Back in 1971 (that is several decades ago), a man named Saunders Mac Lane wrote a book called "Categories for the Working Mathematician". In one of the pages, it is written:
All told, a monad in X is just a monoid in the category of endofunctors of X, with product × replaced by composition of endofunctors and unit set by the identity endofunctor. - Saunders Mac Lane
This simple file uses std::list
and defines the two operations as free functions unit
and prod
in such a way as to respect this exact definition, verifies the three monadic laws allowing the infamous Kleisli triple (known as Monad) to emerge naturally. Compile it with -std=c++14
or whatever else is your (at least) C++14 compiler enabling mode. Comments help you navigate through the implementation as a concept more than anything else (it is really simple). The following is a comment-free snippet.
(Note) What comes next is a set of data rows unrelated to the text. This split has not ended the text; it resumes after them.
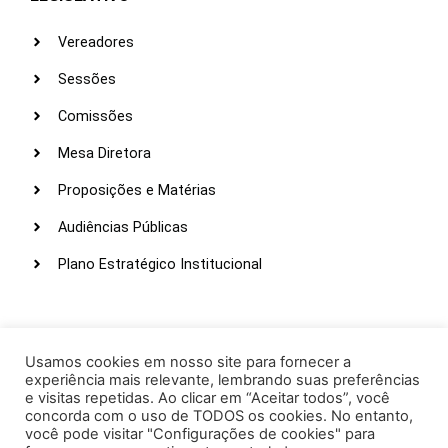
Vereadores
Sessões
Comissões
Mesa Diretora
Proposições e Matérias
Audiências Públicas
Plano Estratégico Institucional
LINKS ÚTEIS
Webmail
Usamos cookies em nosso site para fornecer a
experiência mais relevante, lembrando suas preferências
Intranet
e visitas repetidas. Ao clicar em “Aceitar todos”, você
concorda com o uso de TODOS os cookies. No entanto,
Administração
você pode visitar "Configurações de cookies" para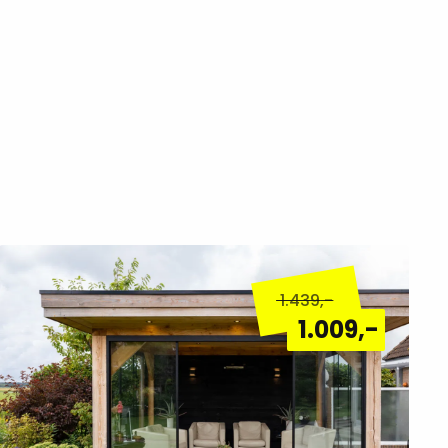
Lees
meer
1.439
,-
over
1.009
,-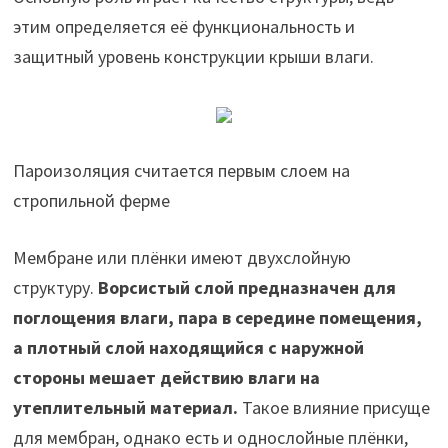
этим определяется её функциональность и
защитный уровень конструкции крыши влаги.
Пароизоляция считается первым слоем на
стропильной ферме
Мембране или плёнки имеют двухслойную
структуру.
Ворсистый слой предназначен для
поглощения влаги, пара в середине помещения,
а плотный слой находящийся с наружной
стороны мешает действию влаги на
утеплительный материал.
Такое влияние присуще
для мембран, однако есть и однослойные плёнки,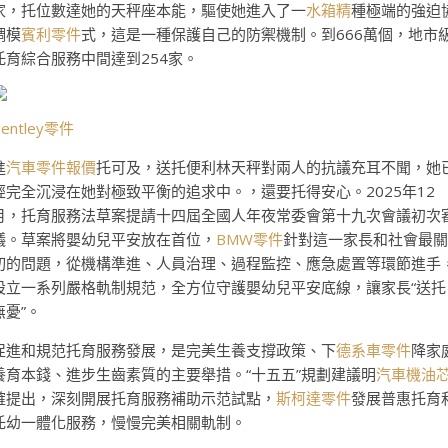
家，托位數達她的天秤座本能，驅使她進入了一
水箱精
種極端的強迫
調模
賓利零件
式，這是一種保護自己的防禦機制。到666萬個，地市
托育綜合服務中間達到254家。
Bentley零件
進
汽車零件報價
托可及，送托便利林天秤對兩人的抗議充耳不聞，她
經完全沉浸在她對極致平衡的追求中。，還要托得安心。2025年12
月，托育服務法草案提請十四屆全國人年夜常委會第十九次會議初次
議。草案將嬰幼兒平安放在首位，
BMW零件
針對這一家長和社會最關
切的問題，從機構準進、人員治理、過程監控、應急處置等環節進手
設立一系列嚴格軌制規范，全方位守護嬰幼兒平安底線，讓家長“送托
無憂”。
促進和規范托育服務發展，是完美生養支撐政策、下
德系車零件
降家
養育本錢、進步生齒素質的主要舉措。“十五五”規劃建議明
汽車機油
確提出，深刻開展托育服務補助示范試點，
斯柯達零件
發展普惠托育
托幼一體化服務，慢慢完美相關軌制。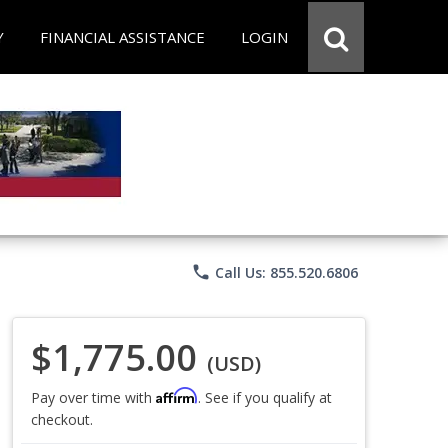
Y
FINANCIAL ASSISTANCE
LOGIN
phone
Call Us: 855.520.6806
$1,775.00
(USD)
Affirm
Pay over time with
. See if you qualify at
checkout.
auto f = [](int64_t x) { return unit(x * x); };
auto g = [](int64_t x) { return unit(x + x); };
auto law1 = [=](auto x) {
return prod(f, unit(x)) == f(x);
};
auto law2 = [=](auto x) {
typedef std::list<int64_t>(*U)(int64_t const &);
return prod(static_cast<U>(&unit), unit(x)) == std::list<int64_t>{x};
};
auto law3 = [=](auto x) {
return prod(f, prod(g, unit(x)))
== prod([=](auto x) { return prod(f,g(x)); }, unit(x));
};
The reason I wrote this is because C++
is a language that makes it difficult for such constructs (as monads) to emerge and be used naturally for a variety of reasons related to its design; yet, there are simple ways that these may come about, despite the mental acrobatics one must do to deploy them.